突然現れた二人に驚きながらも二人を家に招き入れた。
「おじゃましま~す」
その声に優が反応し、リビングの扉を開けた。
「あれ?エンリーとライフ、えええ~!どうしてここにいるの?」
突然現れた二人に栞も驚きの声を上げた。それを聞いた全員が一斉に扉に視線を向けた。
「ど~もきちゃいました」
ライフがそう言いながらリビングに入ってきた。
「ライフじゃない、どうしたの?」
突然現れた息子に対して、驚きの声を上げながらリリーが聞き返した。
「どうしたのはないよママ。日本に行くなら一言声をかけてよね。息子が家族で過ごそうと、勉強を必死で終わらせて家に帰ったら、ママとおばあ様は日本に行ったっていうじゃないか。

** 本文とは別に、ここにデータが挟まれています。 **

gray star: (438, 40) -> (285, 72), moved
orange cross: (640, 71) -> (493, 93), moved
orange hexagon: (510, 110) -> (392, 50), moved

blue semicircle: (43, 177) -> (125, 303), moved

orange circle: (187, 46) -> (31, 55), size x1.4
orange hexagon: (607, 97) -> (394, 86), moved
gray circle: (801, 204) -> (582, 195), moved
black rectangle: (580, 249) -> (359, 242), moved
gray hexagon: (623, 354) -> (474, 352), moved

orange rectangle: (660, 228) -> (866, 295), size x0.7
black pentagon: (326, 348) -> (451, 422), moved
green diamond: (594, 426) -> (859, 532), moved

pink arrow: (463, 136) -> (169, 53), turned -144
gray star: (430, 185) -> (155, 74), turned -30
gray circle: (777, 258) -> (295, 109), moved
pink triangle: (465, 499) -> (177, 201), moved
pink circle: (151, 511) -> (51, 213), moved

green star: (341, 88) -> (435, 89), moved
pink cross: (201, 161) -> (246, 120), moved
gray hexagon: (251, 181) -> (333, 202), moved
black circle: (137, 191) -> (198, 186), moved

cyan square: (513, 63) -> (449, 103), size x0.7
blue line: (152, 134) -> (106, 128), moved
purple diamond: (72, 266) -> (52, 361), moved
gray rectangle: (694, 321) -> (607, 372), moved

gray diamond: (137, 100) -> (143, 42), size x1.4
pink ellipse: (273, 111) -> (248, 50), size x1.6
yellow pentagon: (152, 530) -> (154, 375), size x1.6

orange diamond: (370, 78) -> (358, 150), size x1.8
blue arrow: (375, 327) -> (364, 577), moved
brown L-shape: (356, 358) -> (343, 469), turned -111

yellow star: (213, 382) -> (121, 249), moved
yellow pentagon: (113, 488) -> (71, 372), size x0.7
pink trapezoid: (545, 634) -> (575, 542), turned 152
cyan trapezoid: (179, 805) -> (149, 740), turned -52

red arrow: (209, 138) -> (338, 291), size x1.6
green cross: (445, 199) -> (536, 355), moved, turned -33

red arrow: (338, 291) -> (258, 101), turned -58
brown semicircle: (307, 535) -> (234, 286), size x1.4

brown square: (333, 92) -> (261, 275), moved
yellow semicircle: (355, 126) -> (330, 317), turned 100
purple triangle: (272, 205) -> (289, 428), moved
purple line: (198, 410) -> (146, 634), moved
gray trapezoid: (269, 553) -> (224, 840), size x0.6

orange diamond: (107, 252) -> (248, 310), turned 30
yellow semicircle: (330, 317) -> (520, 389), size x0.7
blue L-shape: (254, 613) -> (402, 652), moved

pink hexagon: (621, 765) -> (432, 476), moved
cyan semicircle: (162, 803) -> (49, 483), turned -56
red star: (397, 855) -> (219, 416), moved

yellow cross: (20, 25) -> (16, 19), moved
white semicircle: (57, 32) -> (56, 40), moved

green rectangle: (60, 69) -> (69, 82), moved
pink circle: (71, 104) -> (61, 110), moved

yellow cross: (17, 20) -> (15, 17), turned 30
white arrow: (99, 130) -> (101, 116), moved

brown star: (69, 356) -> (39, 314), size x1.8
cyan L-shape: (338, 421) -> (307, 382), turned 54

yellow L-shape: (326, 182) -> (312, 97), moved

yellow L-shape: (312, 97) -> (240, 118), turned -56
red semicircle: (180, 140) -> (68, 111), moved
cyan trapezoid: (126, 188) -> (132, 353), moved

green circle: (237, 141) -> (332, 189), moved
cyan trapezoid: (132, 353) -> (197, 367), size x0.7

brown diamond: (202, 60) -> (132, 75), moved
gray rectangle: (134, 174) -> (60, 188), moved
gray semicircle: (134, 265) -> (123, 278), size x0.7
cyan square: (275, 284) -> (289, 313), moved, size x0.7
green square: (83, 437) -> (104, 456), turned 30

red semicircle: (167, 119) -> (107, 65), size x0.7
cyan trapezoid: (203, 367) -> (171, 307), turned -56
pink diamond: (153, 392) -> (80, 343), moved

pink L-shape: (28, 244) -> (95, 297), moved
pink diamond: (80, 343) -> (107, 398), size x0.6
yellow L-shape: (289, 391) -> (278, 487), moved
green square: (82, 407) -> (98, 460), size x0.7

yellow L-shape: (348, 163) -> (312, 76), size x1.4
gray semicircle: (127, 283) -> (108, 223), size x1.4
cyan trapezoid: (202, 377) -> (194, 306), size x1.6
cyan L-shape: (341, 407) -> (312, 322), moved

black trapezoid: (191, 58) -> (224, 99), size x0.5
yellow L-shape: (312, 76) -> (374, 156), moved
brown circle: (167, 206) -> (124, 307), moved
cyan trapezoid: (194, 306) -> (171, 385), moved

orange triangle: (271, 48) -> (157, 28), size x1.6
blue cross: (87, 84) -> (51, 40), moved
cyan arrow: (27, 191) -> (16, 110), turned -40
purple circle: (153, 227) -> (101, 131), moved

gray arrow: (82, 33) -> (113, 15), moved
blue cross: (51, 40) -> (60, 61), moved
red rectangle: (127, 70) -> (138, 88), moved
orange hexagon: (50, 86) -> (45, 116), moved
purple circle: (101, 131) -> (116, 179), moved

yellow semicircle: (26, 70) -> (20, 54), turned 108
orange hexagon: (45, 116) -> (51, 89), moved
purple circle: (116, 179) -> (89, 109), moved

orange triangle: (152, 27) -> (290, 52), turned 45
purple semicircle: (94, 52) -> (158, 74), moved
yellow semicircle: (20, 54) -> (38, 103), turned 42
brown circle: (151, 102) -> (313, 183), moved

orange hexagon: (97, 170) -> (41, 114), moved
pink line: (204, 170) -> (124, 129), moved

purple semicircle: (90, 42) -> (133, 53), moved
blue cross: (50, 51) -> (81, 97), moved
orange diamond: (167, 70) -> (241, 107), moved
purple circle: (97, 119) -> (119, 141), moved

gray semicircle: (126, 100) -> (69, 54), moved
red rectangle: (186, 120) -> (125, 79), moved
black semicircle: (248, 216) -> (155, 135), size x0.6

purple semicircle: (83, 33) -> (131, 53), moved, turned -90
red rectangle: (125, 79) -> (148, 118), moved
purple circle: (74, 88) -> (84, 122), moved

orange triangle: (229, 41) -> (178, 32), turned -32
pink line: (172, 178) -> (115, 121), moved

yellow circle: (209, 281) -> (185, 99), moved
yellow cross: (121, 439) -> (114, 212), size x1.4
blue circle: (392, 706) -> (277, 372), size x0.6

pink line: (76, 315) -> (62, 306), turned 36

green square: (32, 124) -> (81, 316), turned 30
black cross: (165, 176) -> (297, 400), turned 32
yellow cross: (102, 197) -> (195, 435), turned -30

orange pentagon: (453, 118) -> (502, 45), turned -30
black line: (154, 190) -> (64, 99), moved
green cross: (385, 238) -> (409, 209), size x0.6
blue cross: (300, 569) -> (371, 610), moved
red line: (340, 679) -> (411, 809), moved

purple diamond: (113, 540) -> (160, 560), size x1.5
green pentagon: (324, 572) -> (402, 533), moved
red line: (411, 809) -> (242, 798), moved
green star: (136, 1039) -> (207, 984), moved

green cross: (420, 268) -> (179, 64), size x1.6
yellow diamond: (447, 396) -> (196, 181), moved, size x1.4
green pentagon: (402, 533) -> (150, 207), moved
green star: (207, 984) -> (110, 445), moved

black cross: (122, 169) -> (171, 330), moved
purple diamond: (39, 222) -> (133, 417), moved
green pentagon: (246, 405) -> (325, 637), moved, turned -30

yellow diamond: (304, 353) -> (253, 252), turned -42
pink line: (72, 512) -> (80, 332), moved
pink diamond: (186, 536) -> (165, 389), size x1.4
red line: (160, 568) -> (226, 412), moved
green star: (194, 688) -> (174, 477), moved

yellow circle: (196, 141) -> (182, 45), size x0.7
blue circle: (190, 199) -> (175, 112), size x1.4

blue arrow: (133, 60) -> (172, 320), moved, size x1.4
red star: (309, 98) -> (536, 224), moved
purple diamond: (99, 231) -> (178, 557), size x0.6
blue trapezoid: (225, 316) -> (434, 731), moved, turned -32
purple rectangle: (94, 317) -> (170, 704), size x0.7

そんなのある?どうせ叔父さんもきているんでしょ」
ライフはリビングにいないテマソンの姿を探すように言うと、奥の和室から声を聞きつけたテマソンが顔を出した。
「あら、あんたもきたの?よく飛行機があったわね」
「はい、たまたまキャンセルが出たんですよ」
ライフのかわりに後ろにいたエンリーが答えた。
「でもエンリー、久しぶりに家族がそろうって言っていなかった?」
栞の言葉にエンリーは答えた。
「うん、そろって昼食は食べたよ。けど、兄さんたち二人とも、すぐフランスに帰らないといけないらしくて、夕方の便で帰ったんだ。ちょうどそこに、ライフから日本行きの飛行機にキャンセルがでたから一緒に行こうっていう連絡がきたから、ついてきたんだ」
「そうなんだ、会えて嬉しいけど、私、明日も明後日も補習あるから学校なんだ」
「そう、仕方ないね、ライフと留守番してるよ」
二人が話していると碧華が勝手口から顔をだした。
「あら~あなたたちも来たの?いらっしゃい」
「また突然おじゃまします。今回はきちんと言ってきました」
「そう、成長したじゃないエンリー。ここはあなたの家なんだから、いつでもきていいのよ」
そう言って二人に笑顔で言うと、碧華は台所にいた広に話しかけた。
「お母さん、今日の夕食どうする?寿司セット買ってこようか」
「そうねえ、じゃあたのもうかな」
「わかった。じゃあ買ってきま~す」
碧華はそういうとすぐに家に戻り、全員の分の夕食を買いに出かけた。碧華が寿司を買って戻ると、隣のリビングにはテーブルを二つ並べ、十人分の食事の用意が準備されていた。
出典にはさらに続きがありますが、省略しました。